1

I am trying to convert my Django/Python app from the Google App Engine Standard Environment to the Flexible environment mainly due to the app becoming slow and was constantly hitting a soft memory limit and suggested I upgrade to a larger instance class. I was already at the highest instance class. My problem is when I try to deploy the build is successful but I keep getting an error when Updating service.

"Your deployment has failed to become healthy in the allotted time and therefore was rolled back. If you believe this was an error, try adjusting the 'app_start_timeout_sec' setting in the 'readiness_check' section."

I've tried adjusting the readiness_check section to allow more time but it just takes longer to give me the same error it seems.I've tried googling this issue and adding more memory but the same error still shows. I'm stuck at this point and I'm not sure where else to look.

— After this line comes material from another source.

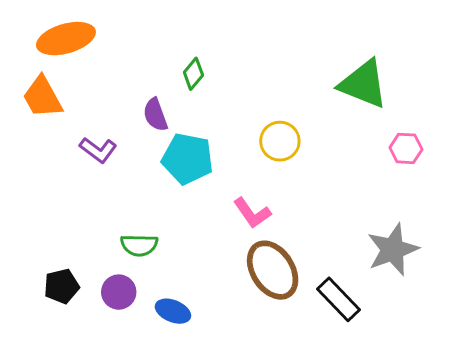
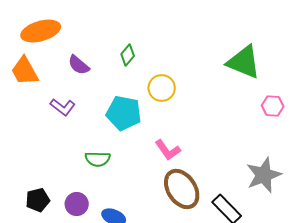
purple semicircle: (155, 115) -> (79, 65), moved, turned -30
yellow circle: (280, 141) -> (162, 88), moved
green semicircle: (139, 245) -> (98, 159), moved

Here is the app.yaml that successfully deployed on the standard environment

entrypoint: gunicorn -b :$PORT xpotools.wsgi

instance_class : F4_1G

automatic_scaling:
  min_instances: 5
  min_pending_latency: 30ms
  max_pending_latency: 4s
  max_concurrent_requests: 20
  min_idle_instances: 3

inbound_services:
- warmup

handlers:
- url: /static
  static_dir: static/
  secure: always

- url: /.*
  script: auto
  secure: always

- url: /_ah/warmup
  script: auto

Here is the app.yaml that I'm trying to deploy to the flexible environment

env: flex

runtime_config:
    python_version: 3.7

resources:
  cpu: 1
  memory_gb: 6
  disk_size_gb: 20

entrypoint: gunicorn -b :$PORT xpotools.wsgi 

Am I missing something?

Log from gcloud app deploy --versbosity=debug

https://docs.google.com/document/d/1OLyqg5rQ4vJoXH3XyI476F5ImE0q6XlzoPPjCagS5E0/edit?usp=sharing&resourcekey=0-bpn9nVX_-SrLsYAHwtWPKA

  • Could you try to deploy your application with the flag "--verbosity=debug" and share the output please? – drauedo Aug 09 '21 at 11:47
  • Here is the last message from the log. I tried to put the whole log but its far too long for a comment. [DEADLINE_EXCEEDED]: An internal error occurred while processing task /app-engine-flex/flex_await_healthy/flex_await_healthy>2021-08-09T13:49:52.487Z20758.ue.0: Your deployment has failed to become healthy in the allotted time and therefore was rolled back. If you believe this was an error, try adjusting the 'app_start_timeout_sec' setting in the 'readiness_check' section. – Jason Westover Aug 09 '21 at 14:11
  • Could you update your question with the full logs? – drauedo Aug 09 '21 at 14:19
  • I tried adding it in a code block but it was still too long. I added it in a link at the bottom of the post – Jason Westover Aug 09 '21 at 14:41
  • I suggest you to check this [post](https://stackoverflow.com/a/58140716/9330208) which shows a similar problem to yours. In summary what it suggest is to disable Health Checks or customize them. If this doesn't work I think that the best you can do is to open a case in gcp [support](https://cloud.google.com/support-hub). – drauedo Aug 10 '21 at 10:24

1 Answers1

1

You said that your app was exceeding the GAE standard memory.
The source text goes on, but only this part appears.